Visual Pathway Lesions

Bitemporal hemianopia: This is a bitemporal hemianopia, a defect associated with chiasmal lesions. Note that the defects in the two eyes involve only the temporal fields and that their borders are aligned to the vertical meridian passing through fixation. The temporal fields are lost because the ganglion cell axons that originate in the nasal retina and cross in the optic chiasm are selectively vulnerable to compression by mass lesions in this neighborhood: pituitary tumor, craniopharnygioma, astrocytoma, sphenoid meningioma, and carotid artery aneurysm.

Incongruous homonymous hemianopia: You are looking at an incongruous homonymous hemianopia, a defect pattern associated with an optic tract lesion. As with any lesion affecting the visual pathway behind the optic chiasm, there is a temporal hemianopic defect in the field of the contralateral eye and a nasal hemianopic defect in the field of the ipsilateral eye. The combination of these defects is call a "homonymous hemianopia." If the retrochiasmal lesion does not destroy all the visual pathway axons, the homonymous hemianopia will be incomplete, as it is here. Incomplete homonymous hemianopias tend to be dissimilar in extent in the two eyes ("incongruous") when lesions are in the optic tract, but relatively similar in extent in the two eyes ("congruous") when lesions are in the lateral geniculate body, optic radiations, or visual cortex.
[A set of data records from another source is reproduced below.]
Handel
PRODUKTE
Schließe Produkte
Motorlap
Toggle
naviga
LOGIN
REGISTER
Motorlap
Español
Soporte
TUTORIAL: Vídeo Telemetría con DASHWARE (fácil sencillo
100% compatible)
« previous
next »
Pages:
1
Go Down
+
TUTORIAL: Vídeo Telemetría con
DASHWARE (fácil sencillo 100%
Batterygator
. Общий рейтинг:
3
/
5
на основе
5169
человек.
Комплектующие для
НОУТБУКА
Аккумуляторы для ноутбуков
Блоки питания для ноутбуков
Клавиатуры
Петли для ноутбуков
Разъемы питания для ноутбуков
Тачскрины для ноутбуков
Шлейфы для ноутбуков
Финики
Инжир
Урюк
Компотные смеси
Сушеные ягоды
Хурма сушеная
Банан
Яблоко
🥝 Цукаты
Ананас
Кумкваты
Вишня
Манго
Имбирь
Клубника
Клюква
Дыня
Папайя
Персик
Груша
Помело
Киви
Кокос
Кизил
Congruous homonymous hemianopia: You are looking at a congruous homonymous hemianopia, a defect pattern associated with an optic radiation or visual cortex lesion. As with any lesion affecting the visual pathway behind the optic chiasm, there is a temporal hemianopic defect in the field of the contralateral eye and a nasal hemianopic defect in the field of the ipsilateral eye. The combination of these defects is called a "homonymous hemianopia." If the retrochiasmal lesion does not destroy all the visual pathway, the homonymous hemianopia will be incomplete, as it is here. Unlike incomplete homonymous hemianopic defects associated with optic tract lesions, those associated with lesions of the optic radiations and visual cortex are similar in extent, or "congruous."
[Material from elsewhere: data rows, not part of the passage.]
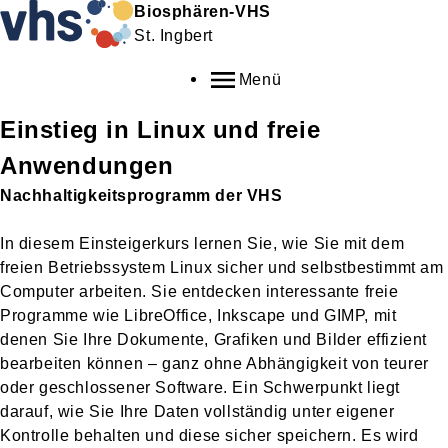
Biosphären-VHS
St. Ingbert
Menü
Einstieg in Linux und freie
Anwendungen
Nachhaltigkeitsprogramm der VHS
In diesem Einsteigerkurs lernen Sie, wie Sie mit dem
freien Betriebssystem Linux sicher und selbstbestimmt am
Computer arbeiten. Sie entdecken interessante freie
Programme wie LibreOffice, Inkscape und GIMP, mit
denen Sie Ihre Dokumente, Grafiken und Bilder effizient
bearbeiten können – ganz ohne Abhängigkeit von teurer
oder geschlossener Software. Ein Schwerpunkt liegt
darauf, wie Sie Ihre Daten vollständig unter eigener
Kontrolle behalten und diese sicher speichern. Es wird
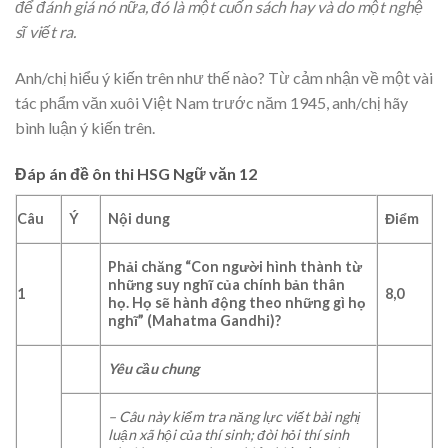
để đánh giá nó nữa, đó là một cuốn sách hay và do một nghệ
sĩ viết ra.
Anh/chị hiểu ý kiến trên như thế nào? Từ cảm nhận về một vài
tác phẩm văn xuôi Việt Nam trước năm 1945, anh/chị hãy
bình luận ý kiến trên.
Đáp án đề ôn thi HSG Ngữ văn 12
Câu
Ý
Nội dung
Điểm
Phải chăng “Con người hình thành từ
những suy nghĩ của chính bản thân
1
8,0
họ. Họ sẽ hành động theo những gì họ
nghĩ” (Mahatma Gandhi)?
Yêu cầu chung
– Câu này kiểm tra năng lực viết bài nghị
luận xã hội của thí sinh; đòi hỏi thí sinh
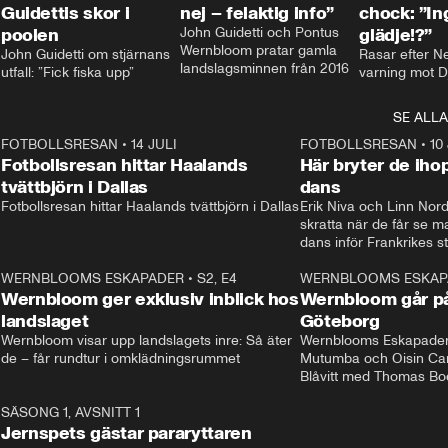
Guidettis skor i
nej – felaktig info”
chock: ”I
poolen
John Guidetti och Pontus 
glädje!?”
Wernbloom pratar gamla 
John Guidetti om stjärnans 
Rasar efter N
landslagsminnen från 2016
utfall: ”Fick fiska upp”
varning mot D
SE ALLA
8
FOTBOLLSRESAN
•
14 JULI
41:35
FOTBOLLSRESAN
•
10
Fotbollsresan hittar Haalands
Här bryter de ih
tvättbjörn i Dallas
dans
Fotbollsresan hittar Haalands tvättbjörn i Dallas
Erik Niva och Linn Nord
skratta när de får se 
dans inför Frankrikes st
VM-kvartsfinalen. 
4
WERNBLOOMS ESKAPADER
•
S2, E4
24:20
WERNBLOOMS ESKAP
Plus
Wernbloom ger exklusiv inblick hos
Wernbloom går på
landslaget
Göteborg
Wernbloom visar upp landslagets inre: Så äter 
Wernblooms Eskapader:
de – får rundtur i omklädningsrummet
Mutumba och Oisin Cant
Blåvitt med Thomas Bo
0
SÄSONG 1, AVSNITT 1
25:12
Jernspets gästar pararyttaren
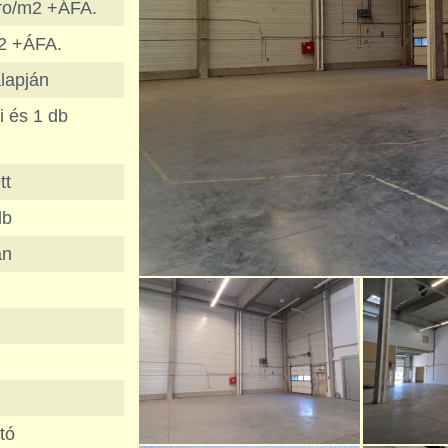
uro/m2 +ÁFA.
2 +ÁFA.
lapján
i és 1 db
tt
db
án
tó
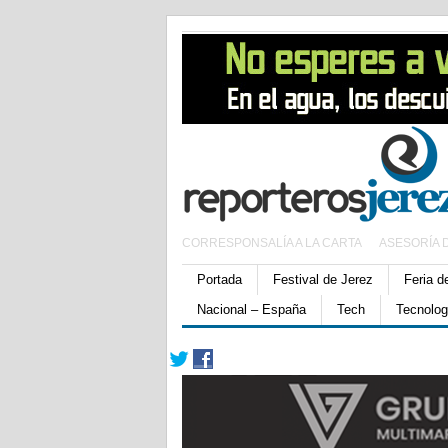
CORRESPONSALÍA A LA CARTA
ASESORÍA 
Portada
Festival de Jerez
Feria d
Nacional – España
Tech
Tecnolog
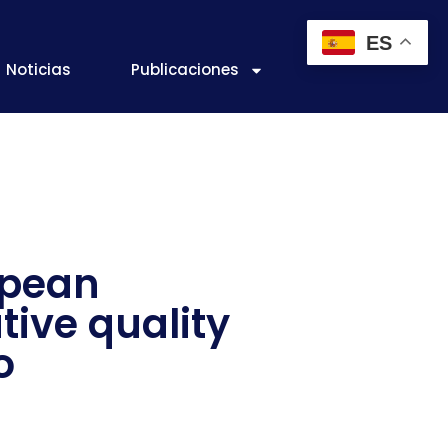
ES
Noticias
Publicaciones
opean
tive quality
o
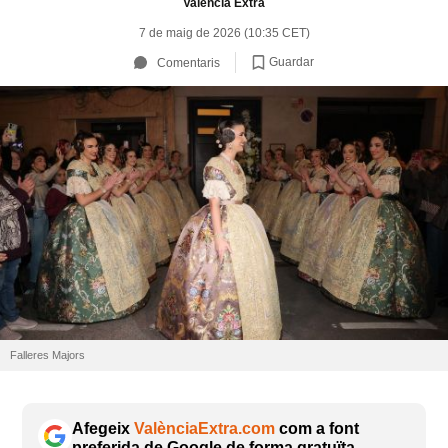
València Extra
7 de maig de 2026 (10:35 CET)
Guardar
Comentaris
Falleres Majors
Afegeix
ValènciaExtra.com
com a font
preferida de Google de forma gratuïta.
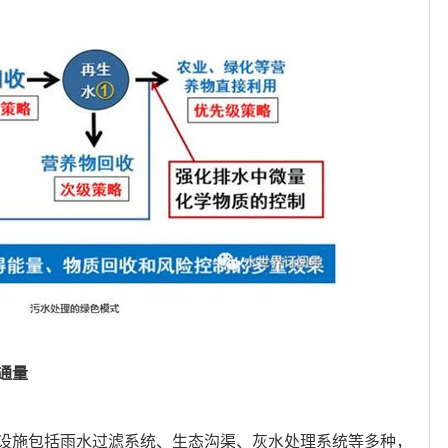
通量
设施包括雨水过滤系统、生态沟渠、灰水处理系统等多种，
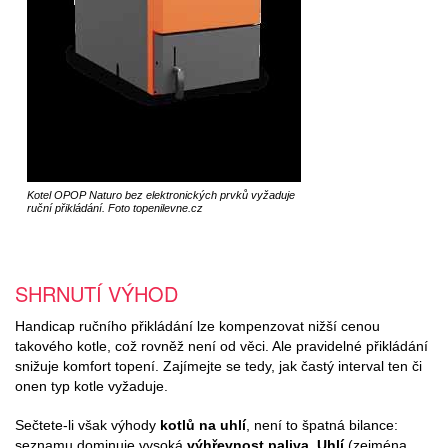
Kotel OPOP Naturo bez elektronických prvků vyžaduje
ruční přikládání. Foto topenilevne.cz
SHRNUTÍ VÝHOD
Handicap ručního přikládání lze kompenzovat nižší cenou
takového kotle, což rovněž není od věci. Ale pravidelné přikládání
snižuje komfort topení. Zajímejte se tedy, jak častý interval ten či
onen typ kotle vyžaduje.
Sečtete-li však výhody
kotlů na uhlí
, není to špatná bilance:
seznamu dominuje vysoká
výhřevnost paliva
.
Uhlí
(zejména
Central scotoma: The visual field defect in the left eye is a central scotoma. It is generated by an optic nerve or foveal lesion. (The visual field of the right eye is normal.) The data are obtained from static perimetry. In the lower plot, the black squares indicate points in the field where the patient could only see very bright targets. The collection of these black squares makes up a visual field defect. In the upper plot, the area between the test points is interpolated to generate a gray scale; it allows you to appreciate the shape of the field defect more easily. Common causes of this defect shape are inflammatory, compressive, toxic, hereditary, nutritional, and mitochondrial disorders.

Cecocentral scotoma: The visual field defect in the left eye is a cecocentral scotoma. It is generated by an optic nerve lesion. (The visual field of the right eye is normal.) The defect extends from fixation toward the physiologic blind spot (the "ceco" means "blind" in Greek). Common causes of this defect pattern are toxic, hereditary, and nutritional optic nerve disorders.

Arcuate scotoma: The visual field defect in the left eye is an arcuate scotoma. It is generated by an optic nerve lesion. (The visual field of the right eye is normal.) Note that the defect fans out from the physiologic blind spot into the nasal field and abuts on the hortizontal meridian. Common causes of this defect pattern are glaucoma, ischemic optic neuropathy, and compression of the optic nerve by tumor.

Temporal wedge scotoma: The visual field defect in the left eye is a temporal wedge scotoma. It is a relatively rare defect generated by an optic nerve lesion. (The visual field of the right eye is normal.) The defect fans out radially from the physiologic spot into the temporal field. Common causes are congenital optic nerve dysplasia and glaucoma.